The reception quality of PCS networks likely never will outperform cellular networks in the long run, said Shosteck. Cellular operators have had the advantage of building out and perfecting their networks for more than a decade.
PCS networks “cannot perform as well as mature networks,” said Shosteck. “For any network to perform well, the cells have to be closer together … If you look at what has happened to cellular, cell construction doubled in 1994 to 1995. There was another 50 percent increase in 1996. This reflects cellular carriers enhancing the density of networks to fill in dead spots and fill in buildings.”

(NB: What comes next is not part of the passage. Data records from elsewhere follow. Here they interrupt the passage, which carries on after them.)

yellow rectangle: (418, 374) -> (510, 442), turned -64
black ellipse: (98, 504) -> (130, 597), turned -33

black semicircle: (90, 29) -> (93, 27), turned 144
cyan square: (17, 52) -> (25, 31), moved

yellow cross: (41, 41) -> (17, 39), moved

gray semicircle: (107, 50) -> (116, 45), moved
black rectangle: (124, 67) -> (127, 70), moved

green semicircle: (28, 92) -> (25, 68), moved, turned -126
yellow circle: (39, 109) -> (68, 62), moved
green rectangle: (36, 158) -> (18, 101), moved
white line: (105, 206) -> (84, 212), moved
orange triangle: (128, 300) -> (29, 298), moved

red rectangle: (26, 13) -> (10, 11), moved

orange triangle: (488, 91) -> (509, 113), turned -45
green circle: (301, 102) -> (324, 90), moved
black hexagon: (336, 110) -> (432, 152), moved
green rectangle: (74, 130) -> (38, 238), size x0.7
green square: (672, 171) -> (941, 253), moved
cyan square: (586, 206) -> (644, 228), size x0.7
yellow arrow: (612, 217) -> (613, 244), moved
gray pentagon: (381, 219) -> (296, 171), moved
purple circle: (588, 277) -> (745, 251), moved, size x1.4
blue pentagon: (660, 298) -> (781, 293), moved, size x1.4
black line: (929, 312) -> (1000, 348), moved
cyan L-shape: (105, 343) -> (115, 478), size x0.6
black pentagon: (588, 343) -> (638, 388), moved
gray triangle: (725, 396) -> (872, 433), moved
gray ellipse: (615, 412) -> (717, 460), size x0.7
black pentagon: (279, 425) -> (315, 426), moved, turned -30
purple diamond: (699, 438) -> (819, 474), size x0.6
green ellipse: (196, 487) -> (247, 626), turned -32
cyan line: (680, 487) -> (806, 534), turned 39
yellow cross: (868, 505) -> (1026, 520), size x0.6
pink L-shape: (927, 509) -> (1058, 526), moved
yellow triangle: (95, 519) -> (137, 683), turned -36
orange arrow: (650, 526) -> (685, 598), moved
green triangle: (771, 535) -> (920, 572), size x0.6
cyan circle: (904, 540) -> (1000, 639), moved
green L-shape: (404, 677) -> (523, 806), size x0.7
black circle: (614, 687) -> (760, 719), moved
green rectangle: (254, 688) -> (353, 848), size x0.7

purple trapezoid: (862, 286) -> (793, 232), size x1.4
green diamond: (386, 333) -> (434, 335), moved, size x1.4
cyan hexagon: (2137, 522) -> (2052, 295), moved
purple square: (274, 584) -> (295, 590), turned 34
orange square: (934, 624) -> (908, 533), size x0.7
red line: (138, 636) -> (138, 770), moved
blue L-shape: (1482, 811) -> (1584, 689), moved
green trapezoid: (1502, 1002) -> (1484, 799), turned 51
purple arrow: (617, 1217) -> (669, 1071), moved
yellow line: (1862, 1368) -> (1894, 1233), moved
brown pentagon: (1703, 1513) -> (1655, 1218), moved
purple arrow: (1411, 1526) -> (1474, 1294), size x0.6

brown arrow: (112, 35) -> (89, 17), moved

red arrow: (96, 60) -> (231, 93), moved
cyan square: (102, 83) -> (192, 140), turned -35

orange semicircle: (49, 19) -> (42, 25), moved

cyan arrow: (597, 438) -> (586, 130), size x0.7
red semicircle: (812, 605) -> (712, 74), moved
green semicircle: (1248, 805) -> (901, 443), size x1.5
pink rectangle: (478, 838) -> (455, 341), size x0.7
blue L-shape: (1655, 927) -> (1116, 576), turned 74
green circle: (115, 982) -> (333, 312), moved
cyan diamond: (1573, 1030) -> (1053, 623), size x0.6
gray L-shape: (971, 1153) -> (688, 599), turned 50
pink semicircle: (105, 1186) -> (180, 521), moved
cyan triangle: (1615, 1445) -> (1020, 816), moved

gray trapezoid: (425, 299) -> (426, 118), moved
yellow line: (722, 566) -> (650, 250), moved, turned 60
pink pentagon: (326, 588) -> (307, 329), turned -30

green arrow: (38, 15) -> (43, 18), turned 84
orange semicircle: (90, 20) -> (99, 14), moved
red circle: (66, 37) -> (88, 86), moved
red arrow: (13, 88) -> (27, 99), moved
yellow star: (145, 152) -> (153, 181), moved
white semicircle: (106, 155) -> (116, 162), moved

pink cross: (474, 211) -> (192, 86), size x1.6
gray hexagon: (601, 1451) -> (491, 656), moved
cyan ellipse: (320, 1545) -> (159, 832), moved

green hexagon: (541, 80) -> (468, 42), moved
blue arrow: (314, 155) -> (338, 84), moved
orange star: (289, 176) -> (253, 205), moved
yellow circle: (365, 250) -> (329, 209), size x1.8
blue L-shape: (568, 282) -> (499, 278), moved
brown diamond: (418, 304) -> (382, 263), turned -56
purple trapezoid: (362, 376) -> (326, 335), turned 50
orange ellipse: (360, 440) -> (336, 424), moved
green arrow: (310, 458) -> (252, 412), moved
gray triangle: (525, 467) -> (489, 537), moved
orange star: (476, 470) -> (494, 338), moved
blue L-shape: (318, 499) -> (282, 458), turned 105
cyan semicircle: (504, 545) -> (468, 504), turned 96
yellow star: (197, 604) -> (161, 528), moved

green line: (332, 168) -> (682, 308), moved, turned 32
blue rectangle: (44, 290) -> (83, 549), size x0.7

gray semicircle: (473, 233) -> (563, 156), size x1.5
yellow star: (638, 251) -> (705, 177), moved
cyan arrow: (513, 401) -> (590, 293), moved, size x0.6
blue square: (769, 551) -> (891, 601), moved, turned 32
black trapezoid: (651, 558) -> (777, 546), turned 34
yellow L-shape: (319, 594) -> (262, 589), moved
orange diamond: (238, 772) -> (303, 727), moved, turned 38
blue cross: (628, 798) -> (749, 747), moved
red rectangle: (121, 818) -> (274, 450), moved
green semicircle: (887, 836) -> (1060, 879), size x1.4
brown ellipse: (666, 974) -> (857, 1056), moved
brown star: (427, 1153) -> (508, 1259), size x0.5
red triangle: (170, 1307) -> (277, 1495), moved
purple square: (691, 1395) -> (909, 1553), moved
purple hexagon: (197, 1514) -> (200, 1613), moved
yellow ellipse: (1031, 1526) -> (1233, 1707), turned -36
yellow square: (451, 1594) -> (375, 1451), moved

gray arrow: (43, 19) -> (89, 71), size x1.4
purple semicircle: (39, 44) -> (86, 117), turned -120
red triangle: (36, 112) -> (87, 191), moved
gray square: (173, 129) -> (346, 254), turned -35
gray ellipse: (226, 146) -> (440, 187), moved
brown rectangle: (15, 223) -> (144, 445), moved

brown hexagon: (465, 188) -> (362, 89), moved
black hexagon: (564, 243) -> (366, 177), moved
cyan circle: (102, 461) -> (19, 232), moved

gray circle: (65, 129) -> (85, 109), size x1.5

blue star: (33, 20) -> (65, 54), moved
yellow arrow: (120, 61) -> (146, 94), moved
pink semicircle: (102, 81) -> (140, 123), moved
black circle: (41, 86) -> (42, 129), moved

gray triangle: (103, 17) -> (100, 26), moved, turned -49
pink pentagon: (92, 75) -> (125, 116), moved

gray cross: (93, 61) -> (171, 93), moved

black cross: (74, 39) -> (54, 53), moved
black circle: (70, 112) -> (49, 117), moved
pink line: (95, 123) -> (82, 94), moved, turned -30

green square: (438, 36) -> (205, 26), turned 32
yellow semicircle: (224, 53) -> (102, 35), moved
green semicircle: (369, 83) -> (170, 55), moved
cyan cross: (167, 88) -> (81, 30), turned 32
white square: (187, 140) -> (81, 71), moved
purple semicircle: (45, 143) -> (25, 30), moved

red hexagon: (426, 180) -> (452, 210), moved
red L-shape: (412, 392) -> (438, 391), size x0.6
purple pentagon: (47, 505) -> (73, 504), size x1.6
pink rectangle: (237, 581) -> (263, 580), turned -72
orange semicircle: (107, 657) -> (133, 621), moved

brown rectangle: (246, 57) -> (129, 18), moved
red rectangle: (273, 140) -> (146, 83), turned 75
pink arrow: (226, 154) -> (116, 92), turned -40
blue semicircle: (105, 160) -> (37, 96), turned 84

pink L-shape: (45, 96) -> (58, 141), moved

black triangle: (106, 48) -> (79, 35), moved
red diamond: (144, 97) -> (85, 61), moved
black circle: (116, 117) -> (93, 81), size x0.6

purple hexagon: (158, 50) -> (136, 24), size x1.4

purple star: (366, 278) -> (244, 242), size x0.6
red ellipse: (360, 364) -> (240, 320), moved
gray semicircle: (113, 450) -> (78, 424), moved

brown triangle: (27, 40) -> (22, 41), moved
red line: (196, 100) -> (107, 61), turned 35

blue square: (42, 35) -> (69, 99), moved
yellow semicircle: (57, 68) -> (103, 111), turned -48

At any rate, PCS carriers’ ability to distinguish themselves in the marketplace in terms of call quality will come down to savvy marketing techniques and a market-by-market basis.
AT&T Wireless, the largest cellular carrier in the United States, will make that difficult. It has become successful at blurring the line between cellular and PCS by using the brand name Digital PCS in all of its digital cellular and PCS markets. Southwestern Bell Mobile Systems has adopted the same name in its digital and PCS markets as well.